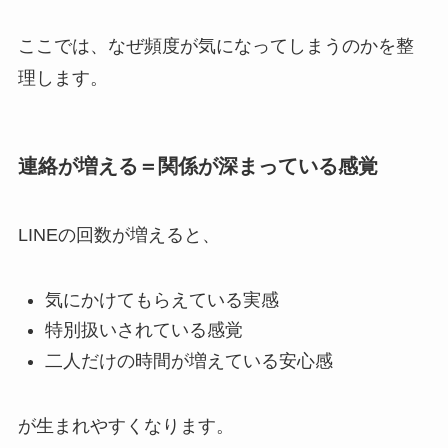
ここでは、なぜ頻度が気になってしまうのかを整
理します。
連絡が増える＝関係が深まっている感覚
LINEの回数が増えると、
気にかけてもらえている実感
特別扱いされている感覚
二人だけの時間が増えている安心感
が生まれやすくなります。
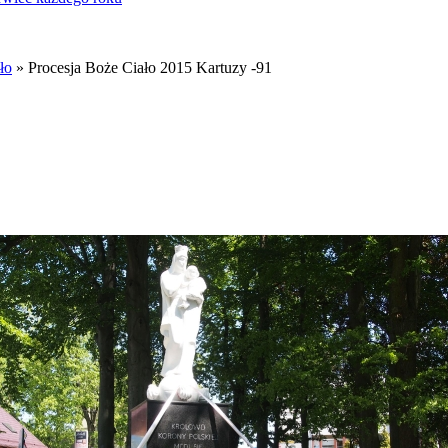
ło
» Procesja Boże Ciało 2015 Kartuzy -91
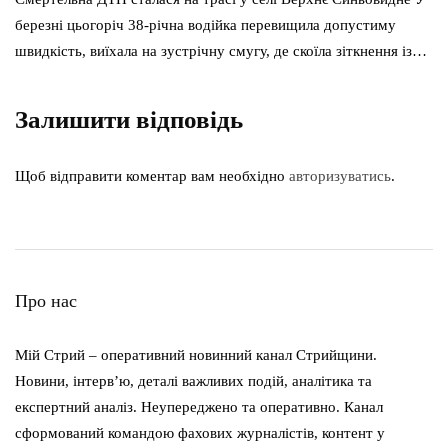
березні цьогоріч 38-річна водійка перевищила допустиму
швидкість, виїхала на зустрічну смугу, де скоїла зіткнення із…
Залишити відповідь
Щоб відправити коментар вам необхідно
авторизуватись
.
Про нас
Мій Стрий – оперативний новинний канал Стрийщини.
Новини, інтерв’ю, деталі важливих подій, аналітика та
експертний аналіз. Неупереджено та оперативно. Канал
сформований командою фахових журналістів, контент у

--

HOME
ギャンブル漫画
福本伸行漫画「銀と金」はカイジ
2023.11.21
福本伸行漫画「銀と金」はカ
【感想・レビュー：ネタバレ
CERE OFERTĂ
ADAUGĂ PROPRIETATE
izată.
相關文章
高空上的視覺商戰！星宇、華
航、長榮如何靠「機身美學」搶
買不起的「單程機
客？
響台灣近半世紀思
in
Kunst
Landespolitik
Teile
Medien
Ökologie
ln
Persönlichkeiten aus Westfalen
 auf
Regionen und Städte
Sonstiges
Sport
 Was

▶ _Description of the task_
Please give back exactly the lines of the listing above that run from the one containing "експертний аналіз. Неупереджено" through the one containing "сформований командою фахових", and only those.

▶ _Answer for this exercise_
експертний аналіз. Неупереджено та оперативно. Канал
сформований командою фахових журналістів, контент у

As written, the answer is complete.